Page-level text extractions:

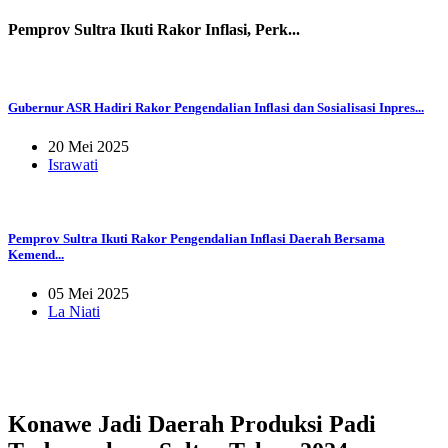
Pemprov Sultra Ikuti Rakor Inflasi, Perk...
Gubernur ASR Hadiri Rakor Pengendalian Inflasi dan Sosialisasi Inpres...
20 Mei 2025
Israwati
Pemprov Sultra Ikuti Rakor Pengendalian Inflasi Daerah Bersama
Kemend...
05 Mei 2025
La Niati
Konawe Jadi Daerah Produksi Padi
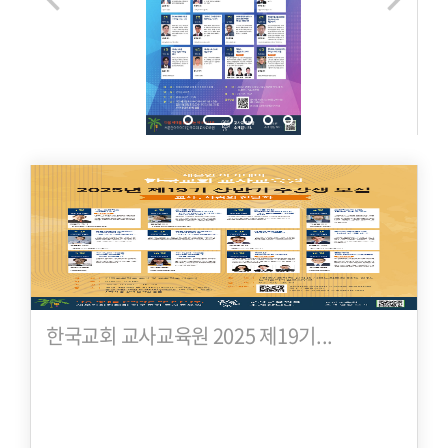
한국교회 교사교육원 2025 제19기...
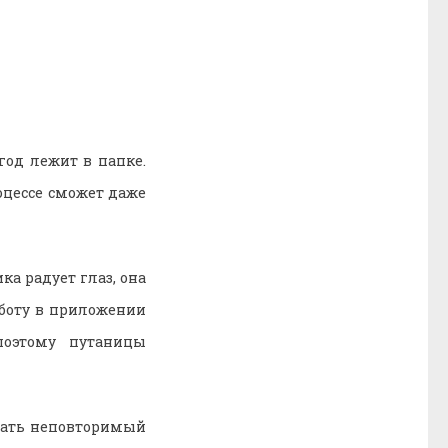
год лежит в папке.
оцессе сможет даже
а радует глаз, она
боту в приложении
поэтому путаницы
дать неповторимый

#### What this task involves
Copy out the records exactly; the pictures stay behind.

#### Your response
Pemprov Sultra Ikuti Rakor Inflasi, Perk...
Gubernur ASR Hadiri Rakor Pengendalian Inflasi dan Sosialisasi Inpres...
20 Mei 2025
Israwati
Pemprov Sultra Ikuti Rakor Pengendalian Inflasi Daerah Bersama
Kemend...
05 Mei 2025
La Niati
Konawe Jadi Daerah Produksi Padi
한국교회 교사교육원 2025 제19기...
год лежит в папке.
оцессе сможет даже
а радует глаз, она
боту в приложении
поэтому путаницы
дать неповторимый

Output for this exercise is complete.